A shorter version of this post was published in the Biodiversity Heritage Library blog.



The Biodiversity Heritage Library (BHL) is an international consortium dedicated to making historical works in biodiversity available for free, for all. This major biodiversity infrastructure (with over 60 million scanned pages) has a mutualistic relationship with Wikimedia content through the hands of BHL staff and Wiki volunteers. This post tells a bit of the story, in particular how BHL got its first Wikimedian in Residence (WiR) and how those works relate to larger discussions on knowledge equity and resilience of GLAM institutions.

In November 2024, I had the immense pleasure of starting as a Wikimedian in Residence at BHL. I was hired to help organize the metadata, to connect beautiful public domain illustrations to the Wikimedia projects, and to support a growing community of volunteers and institutions who care deeply about biodiversity and free knowledge. The core task of the job was to support the BHL-Wiki working group, a forward-thinking collaboration between wikimedians and the Biodiversity Heritage Library.

First, a bit of background. The scope of this Wikimedian-in-Residence position was the result of community-driven recommendations from the Unifying Biodiversity Knowledge to Support Life on a Sustainable Planet white paper, written by JJ Dearborn. The effort was spearheaded by 4 key people: JJ Dearborn, Jake Orlowitz, Giovanna Fontenelle and Siobhan Leachmann, who outlined Structured Data on Commons as a key piece in this puzzle, drafted a scope of work, and started the selection process. I was lucky to be selected by the team and started working on this absolute dream job.



The first activity on the list was to organize BHL’s Wiki presence. As an open library with rich public domain content, Wikimedia volunteers had been using BHL content on Wiki long before any formal partnership. The Commons BHL page was created by Gaurav in 2011 with the “hopes to facilitate a partnership between the BHL and the Wikimedia Commons to their mutual benefit.” The original description said that in order to convince the BHL to commit scarce resources to this task, the group wanted to start by showing them the value of the Wikimedia Commons, as well as making a mailing list available to discuss BHL/Wikipedia collaborations. It is fair to say they were successful — even if 13 years in the future! The biggest image import occurred around 2014-2015, Fæ went through uploading most of the BHL images to Commons, using both Flickr and the BHL Application Programming Interface. This effort made 300.000+ BHL-derived files available for reuse on Commons. A great situation to start with!

Besides Commons, contributions were spread around Wikidata and multiple Wikipedias, so we created a beautiful multi-project page on Meta Wiki. The page now connects the dots on the connections between the two communities.
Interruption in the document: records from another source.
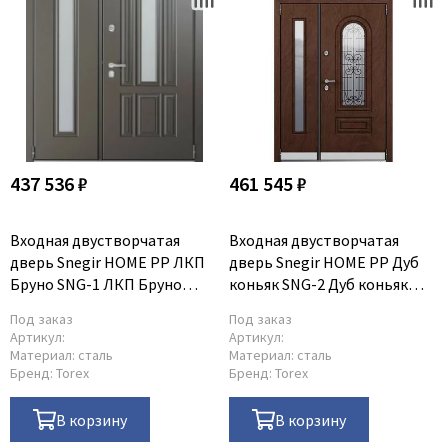
437 536 ₽
461 545 ₽
Входная двустворчатая
Входная двустворчатая
дверь Snegir HOME PP ЛКП
дверь Snegir HOME PP Дуб
Бруно SNG-1 ЛКП Бруно
коньяк SNG-2 Дуб коньяк
SNG-1
SNG-2 с надставкой
Под заказ
Под заказ
Артикул:
Артикул:
Материал:
сталь
Материал:
сталь
Бренд:
Torex
Бренд:
Torex
В корзину
В корзину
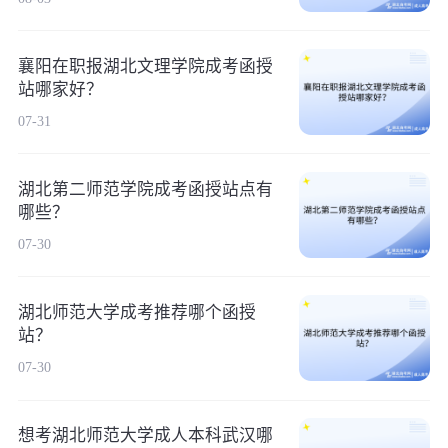
襄阳在职报湖北文理学院成考函授
站哪家好？
07-31
湖北第二师范学院成考函授站点有
哪些？
07-30
湖北师范大学成考推荐哪个函授
站？
07-30
想考湖北师范大学成人本科武汉哪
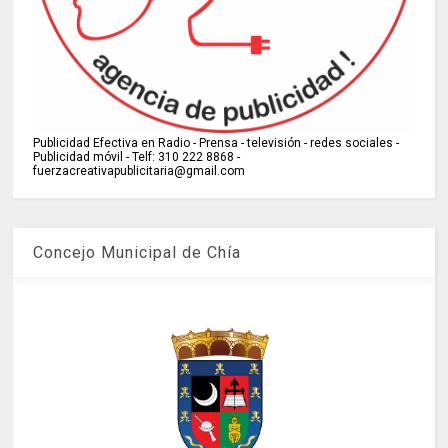
Publicidad Efectiva en Radio - Prensa - televisión - redes sociales -
Publicidad móvil - Telf: 310 222 8868 -
fuerzacreativapublicitaria@gmail.com
Concejo Municipal de Chía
In a subpage, I also started recording Status Updates for the Wikimedian-in-Residence work as it occurred, so anyone can go back and see the process as it occurred, step by step.

After organizing the MetaWiki page, I started to move towards the data side, developing a little game on Toolforge, BHL Arena, to explore the diversity of BHL content on-wiki. The game is about selecting the favourite between 2 random BHL images. The game also gathers information about what images people like the most, creating a prioritization mechanism for what to bring up to the Wikimedia platforms.

The BHL Arena app, try it out!

At the same time, there was a need to measure the impact of the BHL image collection in the Wikimedia ecosystem. There are many different tools that GLAMs use for tracking contributions, each one doing slightly different things. For BHL, I implemented a small dashboard leveraging the Commons Impact Metrics API (CIM API). The dashboard is also usable for all GLAM partnerships covered by the CIM API, and it is open for exploration. Through it, we saw that BHL images get around twenty million views on Wikimedia Projects every month. The BHL website itself gets around 1.5 million views per month. It is remarkable that by seeding content in the wikiverse, we can extend the reach of BHL by an order of magnitude! As an extra, in the image below, it is possible to see that there was a big spike in April 2025, with around 38 million views.

Monthly pageviews for BHL content on Wiki through the Commons Impact Metrics dashboard.

As much as I would like to say that the spike is a consequence of the Wikimedian-in-Residence work, it is not. The dashboard also enables us to explore a bit more and see which pages (and files) contribute to the counts, and the spike was due to news about the purported de-extinction of the dire wolf. People headed massively to the Wikipedia page for the species, which received alone 11M views in April. As the page includes several BHL Images representing the phylogeny of the wolf, global views for BHL content on Wiki reached an all-time peak. This little detour emphasises that through the dashboard, we can spot trends and anomalies and are able to investigate causes and points of improvement. We invite you to play with it, either for BHL or the available GLAM categories.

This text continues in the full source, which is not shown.